USD/CHF turns flat on day on limited market reaction to FOMC minutes
Although the USD/CHF pair fell to a session low at 0.9637 on the knee-jerk reaction to FOMC minutes, it didn't have a difficult time erasing its losses and is now trading at 0.9665, remaining near the opening level of the day, while the US Dollar Index is at 96.08, up 0.09%.
Investors who were expecting a road map regarding the balance sheet reduction were disappointed as the minutes showed that officials were divided on when to start it. While several policymakers wanted to announce the start of the balance sheet trimming within a couple of months, others said that they saw benefits in deferring it to later this year.
- FOMC Minutes: Policymakers saw recent increase in import prices as consistent with inflation trend in medium term
Furthermore, it was unclear how concerned policymakers were about the recent slowdown in inflation. According to the minutes, although most officials see the softness in Inflation having little impact on the inflation trend, some sounded worried as they thought that the softness could persist due to limited pass-through from resource utilization.

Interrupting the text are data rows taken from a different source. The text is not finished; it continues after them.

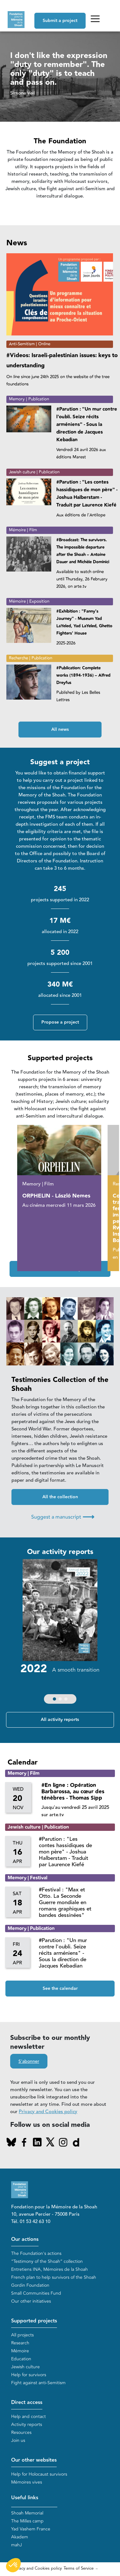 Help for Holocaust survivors (39, 2474)
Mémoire (20, 2351)
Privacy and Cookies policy (48, 2111)
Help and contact (28, 2416)
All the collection (60, 1496)
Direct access (26, 2403)
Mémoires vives (26, 2482)
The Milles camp (27, 2521)
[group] (60, 1633)
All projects (22, 2335)
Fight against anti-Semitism (38, 2382)
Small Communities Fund (36, 2293)
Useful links (24, 2498)
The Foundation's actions (36, 2253)
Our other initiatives (31, 2301)
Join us (18, 2440)
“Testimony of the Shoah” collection (47, 2261)
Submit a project (60, 20)
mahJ (16, 2545)
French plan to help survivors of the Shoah (53, 2277)
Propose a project (60, 1022)
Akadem (19, 2537)
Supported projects (34, 2321)
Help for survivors (28, 2374)
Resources (21, 2432)
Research (20, 2343)
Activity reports (26, 2424)
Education (21, 2359)
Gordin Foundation (30, 2285)
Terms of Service (79, 2568)
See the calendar (60, 1988)
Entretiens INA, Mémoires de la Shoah (49, 2269)
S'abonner (28, 2061)
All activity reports (60, 1719)
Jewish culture (25, 2367)
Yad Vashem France (30, 2529)
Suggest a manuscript (62, 1517)
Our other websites (34, 2460)
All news (60, 729)
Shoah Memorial (27, 2513)
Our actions (25, 2239) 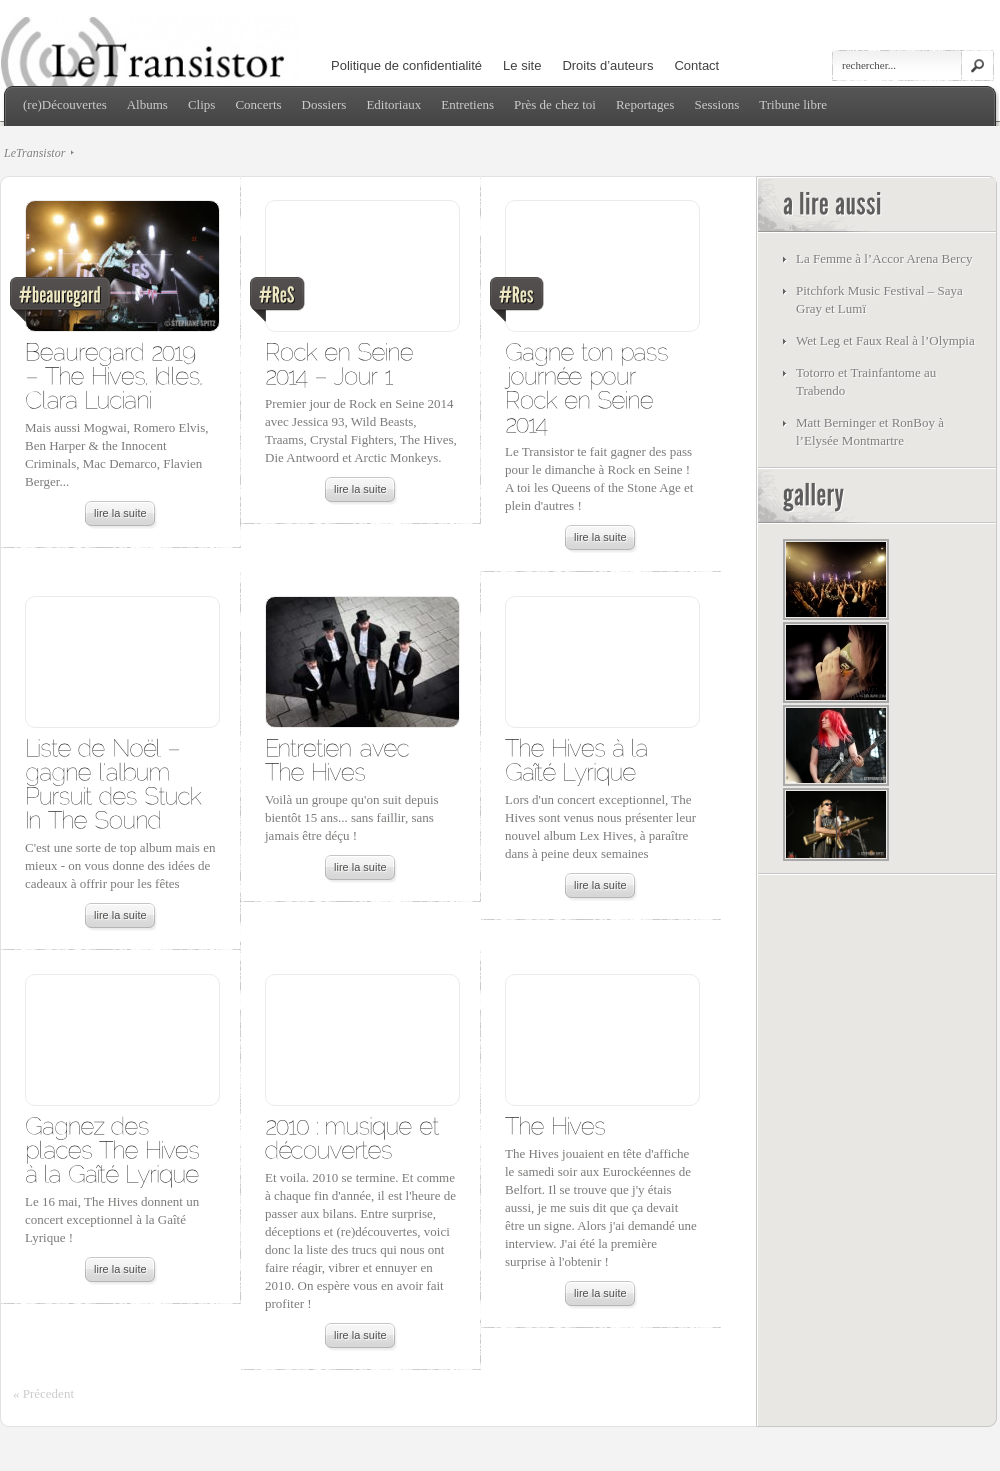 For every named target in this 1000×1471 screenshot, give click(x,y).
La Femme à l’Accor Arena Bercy (884, 258)
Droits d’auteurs (607, 65)
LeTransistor (34, 153)
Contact (696, 65)
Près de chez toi (555, 104)
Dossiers (324, 104)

- CME Group FedWatch September hike probability virtually unchanged after FOMC minutes
Regardless of the initial fluctuations, most of the major pairs struggled to move away from their pre-FOMC levels and now investors are likely to remain on the sidelines until the Nonfarm Payroll report on Friday.
Technical outlook
Recent technical levels for the pair preserve their validity. The initial hurdle aligns at 0.9675 (20-DMA) ahead of 0.9735 (Jun. 26 high) and 0.9800 (psychological level/May 30 high). On the downside, short-term supports could be found at 0.9600 (psychological level), 0.9550 (Jun. 29 low) and 0.9500 (psychological level).